Segment Start: Source data
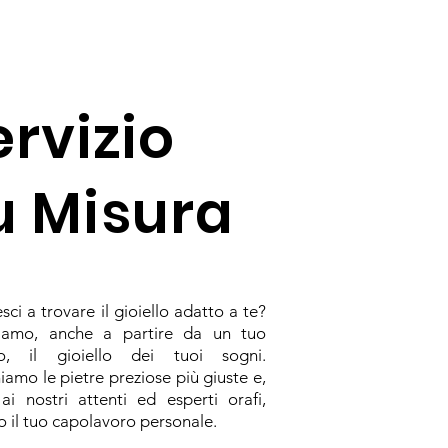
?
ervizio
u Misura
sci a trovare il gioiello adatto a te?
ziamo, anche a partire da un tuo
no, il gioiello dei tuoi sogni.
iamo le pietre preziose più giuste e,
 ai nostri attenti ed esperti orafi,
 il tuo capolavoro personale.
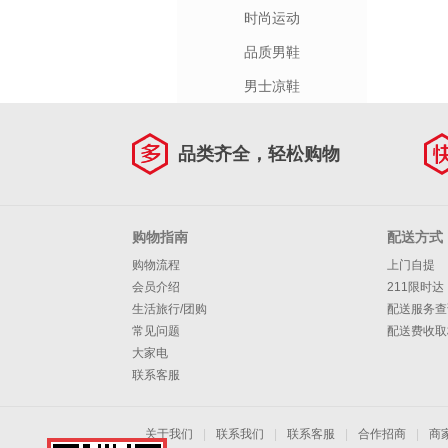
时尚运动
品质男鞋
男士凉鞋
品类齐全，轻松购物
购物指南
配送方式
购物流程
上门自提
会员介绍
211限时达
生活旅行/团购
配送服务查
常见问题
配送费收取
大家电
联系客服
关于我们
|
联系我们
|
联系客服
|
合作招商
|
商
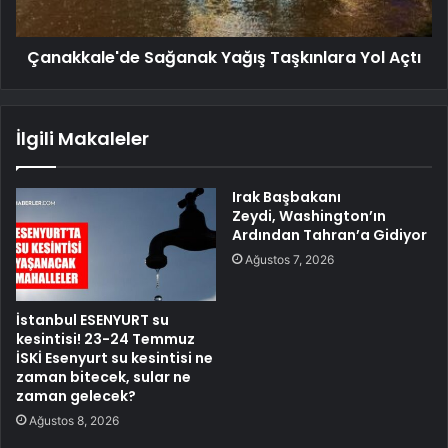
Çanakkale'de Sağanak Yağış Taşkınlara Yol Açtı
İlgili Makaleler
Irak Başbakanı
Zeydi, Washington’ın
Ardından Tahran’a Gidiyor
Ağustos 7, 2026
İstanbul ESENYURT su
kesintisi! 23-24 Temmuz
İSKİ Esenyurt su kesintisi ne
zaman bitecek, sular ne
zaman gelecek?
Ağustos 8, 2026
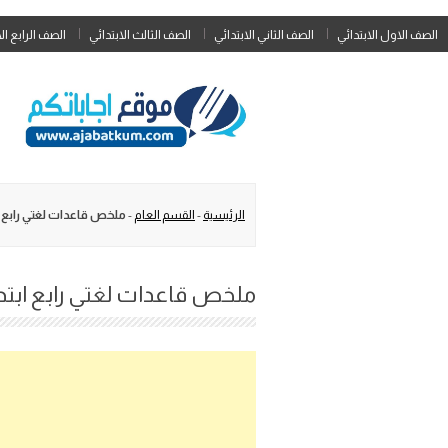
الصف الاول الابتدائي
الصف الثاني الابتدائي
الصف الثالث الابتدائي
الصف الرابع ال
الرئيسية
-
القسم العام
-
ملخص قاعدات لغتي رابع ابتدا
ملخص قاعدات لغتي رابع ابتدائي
Segment End: Source data
Segment Start: Source data
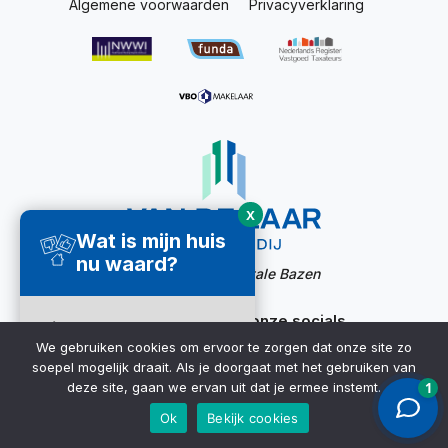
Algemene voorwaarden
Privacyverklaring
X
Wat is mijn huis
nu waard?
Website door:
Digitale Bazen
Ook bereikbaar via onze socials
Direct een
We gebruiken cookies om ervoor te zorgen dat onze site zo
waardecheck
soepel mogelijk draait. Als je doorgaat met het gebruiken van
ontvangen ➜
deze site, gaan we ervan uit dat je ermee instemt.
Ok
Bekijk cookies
Segment End: Source data
**Activity**
Search the data for the string "الصف" and say how many lines include it, giving only the number.

**Your response**
4